Vale Denis Goldberg, anti-apartheid freedom fighter

May 4, 2020
The Rivonia trial defendants, including Nelson Mandela (top left) and Denis Goldberg (bottom right).

The moment the Rivonia trialists were sentenced, white and black went their separate ways, Denis Goldberg was to be the only white political prisoner serving for life. It was very hard in a different way from Robben Island, because the numbers of prisoners were small and Denis had to watch us all come in and go out before he was eventually released after 25 years.

In this period Denis suffered ill health and it was a big challenge for him to keep his spirits up. He was a very inventive person. Small things mean a lot in prison. Denis could always fix things that were broken, for example the binding of books. He knew how to make chocolates with the ingredients that we were gradually allowed to buy after many years. Sweets were a great luxury and his were better than those in the shops.

Being a small community was often stressful, but Denis managed to retain his dignity and enquiring mind. He was our negotiator with the "boers". Individual prisoners were not allowed (by us) to make requests.
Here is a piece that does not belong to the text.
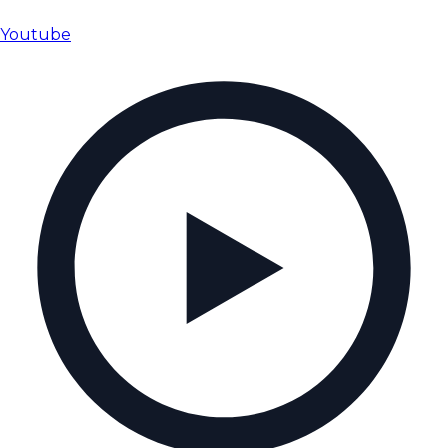
Youtube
It all had to go through a consultative process and then Denis would take it to the Captain (most of the time a Captain Schnepel — who was eventually transferred — having similar impact for us to the fall of the Shah of Iran). He and the captain had travelled together for many years so he knew how to win him over somehow or other, and make some improvements in our conditions.

Small things assume big dimensions in a small community of prisoners, outnumbered by warders, who decided that it was best to give us space, and we determined much of what happened, apart from counting us (which the boers often got wrong) and locking our doors. That we could decide whether or not to polish floors was the result of years and years of struggle, by earlier prisoners, led by Denis.
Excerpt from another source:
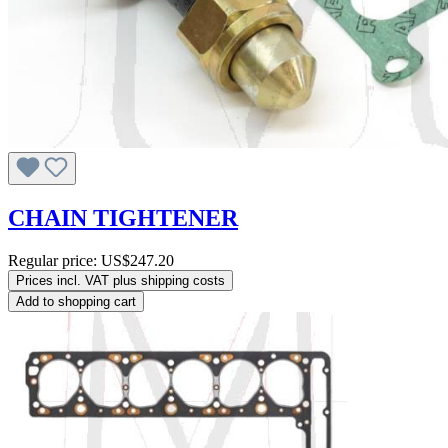
CHAIN TIGHTENER
Regular price:
US$247.20
Prices incl. VAT plus shipping costs
Add to shopping cart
When Denis was released he immediately threw himself into the liberation struggle, in London and on his return to South Africa, where he involved himself in a range of projects.
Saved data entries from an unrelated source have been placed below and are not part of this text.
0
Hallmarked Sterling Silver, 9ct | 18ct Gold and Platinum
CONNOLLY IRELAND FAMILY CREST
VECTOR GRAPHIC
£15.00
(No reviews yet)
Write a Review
It is important to know that there was a person called Denis Goldberg, who served 22 years to bring about freedom in South Africa. We can honour his memory by ensuring that that freedom is defended and not jeopardised by acts of lawlessness and violence against the poor. Denis loved to debate. We can also honour him by restoring the culture of debate which used to be so important in liberation politics.

Hamba kahle [Farewell] Denis Goldberg!

[Raymond Suttner, based in Johannesburg, is a scholar and social and political analyst.  He was actively involved in the liberation struggle against apartheid, both in legal political activities and illegal underground work.  He served two periods of imprisonment and after release in 1988 was under house arrest, totalling 11 years.]